[Records contained in a dataset]
☆ ☆ ☆ ☆ ☆ ☆ ☆

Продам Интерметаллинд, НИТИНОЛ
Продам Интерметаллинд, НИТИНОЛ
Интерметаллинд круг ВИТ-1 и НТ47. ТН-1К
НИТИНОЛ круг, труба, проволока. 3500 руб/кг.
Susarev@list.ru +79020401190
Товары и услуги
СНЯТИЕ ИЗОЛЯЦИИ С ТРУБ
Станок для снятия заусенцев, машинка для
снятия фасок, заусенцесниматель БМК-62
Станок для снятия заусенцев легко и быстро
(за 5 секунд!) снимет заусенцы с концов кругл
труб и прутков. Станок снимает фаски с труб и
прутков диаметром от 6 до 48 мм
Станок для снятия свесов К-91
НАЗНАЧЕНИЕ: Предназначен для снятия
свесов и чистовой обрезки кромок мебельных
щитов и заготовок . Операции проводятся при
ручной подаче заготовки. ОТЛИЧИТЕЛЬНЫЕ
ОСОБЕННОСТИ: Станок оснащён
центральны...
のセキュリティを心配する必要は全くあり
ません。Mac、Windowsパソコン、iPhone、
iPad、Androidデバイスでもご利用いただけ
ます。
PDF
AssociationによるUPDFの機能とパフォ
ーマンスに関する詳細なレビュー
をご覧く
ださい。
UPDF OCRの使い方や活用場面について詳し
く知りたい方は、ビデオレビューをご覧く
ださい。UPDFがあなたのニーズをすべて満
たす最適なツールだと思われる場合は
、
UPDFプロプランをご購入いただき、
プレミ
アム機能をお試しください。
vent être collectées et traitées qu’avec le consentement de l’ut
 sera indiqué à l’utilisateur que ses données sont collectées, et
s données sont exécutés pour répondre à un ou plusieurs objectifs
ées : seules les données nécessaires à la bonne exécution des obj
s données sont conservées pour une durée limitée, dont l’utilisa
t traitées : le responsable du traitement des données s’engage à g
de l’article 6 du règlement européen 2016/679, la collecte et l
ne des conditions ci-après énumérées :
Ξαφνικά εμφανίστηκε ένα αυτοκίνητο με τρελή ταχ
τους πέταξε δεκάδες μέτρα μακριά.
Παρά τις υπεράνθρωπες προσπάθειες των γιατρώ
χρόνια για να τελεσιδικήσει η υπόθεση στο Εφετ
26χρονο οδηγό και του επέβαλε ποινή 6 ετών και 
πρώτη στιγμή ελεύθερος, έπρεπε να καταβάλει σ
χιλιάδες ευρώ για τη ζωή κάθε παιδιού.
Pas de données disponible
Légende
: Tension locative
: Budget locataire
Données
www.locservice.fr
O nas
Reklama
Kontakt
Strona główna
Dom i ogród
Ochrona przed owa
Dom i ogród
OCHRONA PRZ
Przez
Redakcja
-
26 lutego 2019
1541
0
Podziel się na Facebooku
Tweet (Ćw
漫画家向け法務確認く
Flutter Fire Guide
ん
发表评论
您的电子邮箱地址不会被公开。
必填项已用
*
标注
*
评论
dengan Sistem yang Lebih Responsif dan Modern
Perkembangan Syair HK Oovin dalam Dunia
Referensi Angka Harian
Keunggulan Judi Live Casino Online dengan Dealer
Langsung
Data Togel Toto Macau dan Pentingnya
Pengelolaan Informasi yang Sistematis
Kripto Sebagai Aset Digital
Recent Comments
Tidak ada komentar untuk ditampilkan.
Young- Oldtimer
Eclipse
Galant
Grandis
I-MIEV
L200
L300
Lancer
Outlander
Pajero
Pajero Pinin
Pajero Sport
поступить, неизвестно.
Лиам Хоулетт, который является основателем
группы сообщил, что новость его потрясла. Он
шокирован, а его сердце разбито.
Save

☆ ☆ ☆ ☆ ☆ ☆ ☆

INSTRUCTIONS TO FOLLOW:
Go through the records and copy each line with "pour" in it.

ANSWER FOR THIS EXERCISE:
s données sont exécutés pour répondre à un ou plusieurs objectifs
s données sont conservées pour une durée limitée, dont l’utilisa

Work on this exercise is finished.